The babies went first. Evelyn Mildred and her twin sister, Edna Beatrice, were adopted by a Milwaukee chiropractor. The Stai’s five boys, Clarence, Floyd, Kenneth, Melvin and Paul were sent to an orphanage.

Silvanoff moved in with her mother’s younger sister, a woman Silvanoff said she met for the first time at Alpha Stai’s funeral.

“She took me back to Minnesota to live. She already had a family of five. Just took me and that was it,” Silvanoff said.
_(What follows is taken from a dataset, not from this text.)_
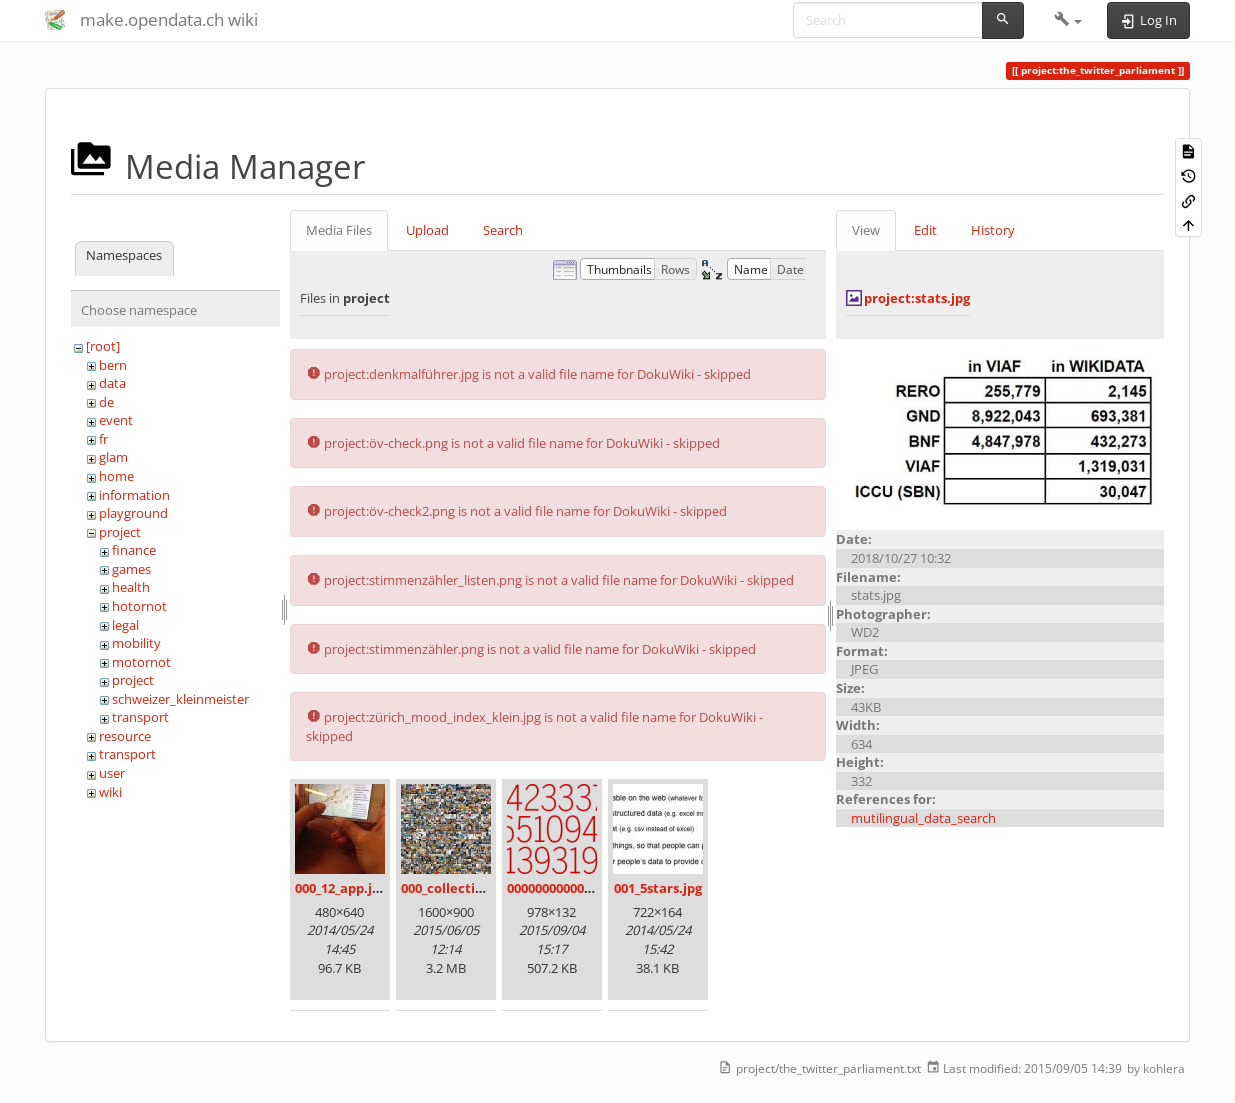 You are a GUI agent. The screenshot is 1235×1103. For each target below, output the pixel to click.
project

If it weren’t for the aunt, Silvanoff and Armold never would have connected. Alpha Stai’s younger sister made sure Silvanoff knew the whereabouts of her siblings. She gave Silvanoff the name of her sisters’ adopted father and mentioned his profession.

The information wasn’t much, but it was more than Silvanoff’s brothers received at their orphanage. Edna and Evelyn were unaware they were adopted. They might as well have been on the other side of the world.

There’s a worn road atlas in Silvanoff’s living room and the pages for Wisconsin and Minnesota are dog-eared. The towns where the Stai children scattered are circled in blue ink. The roads between them are long.

Silvanoff was relocated to Hewitt, Minn., 500 miles from Milwaukee, which is where her sisters eventually moved, 375 miles from her brothers in Wittenberg, Wis.

As her brothers turned 18, each made a trip to Hewitt to work on their aunt’s farm before scattering across the country. The boys knew of the farm and of their sister, Silvanoff, though they weren’t able to visit growing up.

It was Kenneth Stai, Silvanoff’s older brother by six years, who taught her the value of family. Kenneth Stai and Silvanoff met on the farm in Hewitt and later wandered west to Spokane looking for work during the Depression.

Kenneth Stai was the one who kept revisiting why the boys weren’t taken in by relatives. In the end, he was the one who suggested finding the twin girls. What he didn’t do was question Silvanoff about the twins’ whereabouts.

“He could have found them earlier if he had talked to his sister (Leona),” said Shirley Stai, Kenneth’s daughter. “He thought one of his other aunts took them to Milwaukee and had them adopted out.”

Silvanoff vaguely remembered her aunt mentioning the chiropractor who adopted her sisters. Following her brother Kenneth’s death, she gave the name to Shirley Stai who wrote the state of Wisconsin about the twins’ birth certificates and posted the information on a genealogy Web site

A nephew in the twins’ adopted family saw Stai’s digital message in a bottle and passed it on to his aunts. Armold decided to respond.

“It was emotional,” Armold said. “I always thought it would be nice to know. Something was said once that our mother had died and that the father had raised the boys and the aunt raised the girls. I said as long as my parents are alive, I’ll never search it out, out of respect for them.”

Like Kenneth Stai, Armold wound up questioning why she and her sister were adopted, if the family took the rest of the kids in, as she mistakenly believed.

Silvanoff, on the other hand, wasn’t sure why finding her sisters mattered so much. After 82 years of separation, and because she wasn’t even 3 years old when her family broke up, Silvanoff was searching for strangers.

But in the last few years, Silvanoff’s husband, Alexandre, had died, as Kenneth did in 1998. She was living with the uncomfortable loneliness of being the last survivor of her generation.

Then Shirley Stai called Silvanoff to say the she wasn’t the last.

“Shirley said, ‘are you sitting down? You need to sit down. As soon as we get off the phone, Evelyn is going to call you.’.” Silvanoff said.

Minutes later, Silvanoff was listening to the deep, throaty voice of her 82-year-old sister on the telephone. There was an ease to the conversation Silvanoff never expected. It was like slipping on an old housecoat.

Their first conversation in 80 years was cut short by a dental appointment Silvanoff had that morning. She hung up the phone and drove, crying all the way to her appointment. She wasn’t sure why, until the receptionist at the dentist office asked if everything was alright.

“No,” Silvanoff said. “Everything is perfect.”